:: GIVEN DATA

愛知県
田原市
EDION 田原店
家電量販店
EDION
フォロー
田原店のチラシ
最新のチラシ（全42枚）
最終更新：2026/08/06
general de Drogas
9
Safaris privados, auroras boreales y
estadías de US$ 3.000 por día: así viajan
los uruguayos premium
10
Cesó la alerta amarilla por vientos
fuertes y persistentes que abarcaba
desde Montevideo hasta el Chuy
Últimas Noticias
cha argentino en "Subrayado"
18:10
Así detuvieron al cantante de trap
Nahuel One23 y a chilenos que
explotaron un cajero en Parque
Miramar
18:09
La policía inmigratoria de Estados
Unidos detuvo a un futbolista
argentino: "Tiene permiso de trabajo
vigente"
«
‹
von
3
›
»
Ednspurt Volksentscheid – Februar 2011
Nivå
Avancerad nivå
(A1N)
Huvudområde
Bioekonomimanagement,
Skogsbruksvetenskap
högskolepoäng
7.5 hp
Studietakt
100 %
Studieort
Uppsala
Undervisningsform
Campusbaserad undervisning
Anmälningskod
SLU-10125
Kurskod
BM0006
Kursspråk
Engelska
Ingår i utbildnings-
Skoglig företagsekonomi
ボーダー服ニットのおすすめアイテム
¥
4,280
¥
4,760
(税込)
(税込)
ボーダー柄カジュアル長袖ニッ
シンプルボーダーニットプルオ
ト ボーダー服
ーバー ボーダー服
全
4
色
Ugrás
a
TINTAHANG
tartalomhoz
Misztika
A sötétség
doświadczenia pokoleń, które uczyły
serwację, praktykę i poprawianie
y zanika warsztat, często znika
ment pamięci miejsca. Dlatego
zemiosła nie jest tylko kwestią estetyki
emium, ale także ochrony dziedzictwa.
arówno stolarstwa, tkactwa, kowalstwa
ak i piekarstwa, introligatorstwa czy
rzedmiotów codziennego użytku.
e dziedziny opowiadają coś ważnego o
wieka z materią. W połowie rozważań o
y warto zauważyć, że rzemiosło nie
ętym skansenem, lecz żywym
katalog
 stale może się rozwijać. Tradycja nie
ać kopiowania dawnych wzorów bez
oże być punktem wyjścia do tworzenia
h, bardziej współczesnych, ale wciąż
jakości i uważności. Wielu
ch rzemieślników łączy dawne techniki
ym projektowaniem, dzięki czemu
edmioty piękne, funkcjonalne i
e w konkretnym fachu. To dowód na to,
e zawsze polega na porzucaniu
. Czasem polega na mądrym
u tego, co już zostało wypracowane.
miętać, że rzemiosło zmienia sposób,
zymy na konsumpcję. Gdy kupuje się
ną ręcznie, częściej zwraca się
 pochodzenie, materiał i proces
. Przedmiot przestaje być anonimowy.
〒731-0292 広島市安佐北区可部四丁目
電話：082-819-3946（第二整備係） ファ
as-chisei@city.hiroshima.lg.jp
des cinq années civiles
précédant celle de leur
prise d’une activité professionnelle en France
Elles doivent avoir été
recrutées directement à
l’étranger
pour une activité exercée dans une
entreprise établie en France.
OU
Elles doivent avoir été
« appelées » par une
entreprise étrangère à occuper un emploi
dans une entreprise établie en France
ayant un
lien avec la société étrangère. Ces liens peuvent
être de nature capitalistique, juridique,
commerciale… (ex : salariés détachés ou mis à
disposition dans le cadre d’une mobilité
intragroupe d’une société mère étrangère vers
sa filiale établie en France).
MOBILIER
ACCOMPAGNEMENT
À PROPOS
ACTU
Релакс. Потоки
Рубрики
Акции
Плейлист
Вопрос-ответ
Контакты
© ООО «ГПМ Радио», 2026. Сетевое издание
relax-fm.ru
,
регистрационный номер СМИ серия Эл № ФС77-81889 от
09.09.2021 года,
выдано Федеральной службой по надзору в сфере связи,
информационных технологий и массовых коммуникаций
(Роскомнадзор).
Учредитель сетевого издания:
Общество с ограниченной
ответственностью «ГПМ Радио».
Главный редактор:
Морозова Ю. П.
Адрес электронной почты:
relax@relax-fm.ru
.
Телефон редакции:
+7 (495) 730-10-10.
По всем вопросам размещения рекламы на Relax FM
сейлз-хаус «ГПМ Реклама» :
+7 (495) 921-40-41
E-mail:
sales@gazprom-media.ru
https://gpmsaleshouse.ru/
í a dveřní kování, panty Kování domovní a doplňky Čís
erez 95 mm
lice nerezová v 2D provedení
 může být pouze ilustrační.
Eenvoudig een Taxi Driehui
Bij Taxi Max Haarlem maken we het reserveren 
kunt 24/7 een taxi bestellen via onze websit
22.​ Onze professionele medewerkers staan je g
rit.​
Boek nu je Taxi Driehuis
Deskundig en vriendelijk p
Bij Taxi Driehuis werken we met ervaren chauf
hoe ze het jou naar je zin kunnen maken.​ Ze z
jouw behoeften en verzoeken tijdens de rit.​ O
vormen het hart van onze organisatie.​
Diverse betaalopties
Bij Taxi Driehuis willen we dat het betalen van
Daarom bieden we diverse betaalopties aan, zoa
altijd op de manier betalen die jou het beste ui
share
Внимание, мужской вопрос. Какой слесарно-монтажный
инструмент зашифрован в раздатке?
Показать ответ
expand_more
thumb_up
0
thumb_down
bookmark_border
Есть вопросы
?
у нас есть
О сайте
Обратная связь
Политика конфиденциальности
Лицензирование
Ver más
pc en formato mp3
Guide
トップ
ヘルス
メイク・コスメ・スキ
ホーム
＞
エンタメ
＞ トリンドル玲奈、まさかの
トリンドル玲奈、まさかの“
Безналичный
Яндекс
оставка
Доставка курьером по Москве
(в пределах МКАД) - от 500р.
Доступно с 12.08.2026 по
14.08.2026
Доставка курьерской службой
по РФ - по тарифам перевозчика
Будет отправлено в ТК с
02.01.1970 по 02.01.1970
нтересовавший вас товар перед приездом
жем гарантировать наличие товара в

::::

# WORK REQUIRED
Return, word for word, each line from the one that contains "Доступно с 12.08.2026 по" through the end of the listing above.

# OUTPUT FOR THIS TASK
Доступно с 12.08.2026 по
14.08.2026
Доставка курьерской службой
по РФ - по тарифам перевозчика
Будет отправлено в ТК с
02.01.1970 по 02.01.1970
нтересовавший вас товар перед приездом
жем гарантировать наличие товара в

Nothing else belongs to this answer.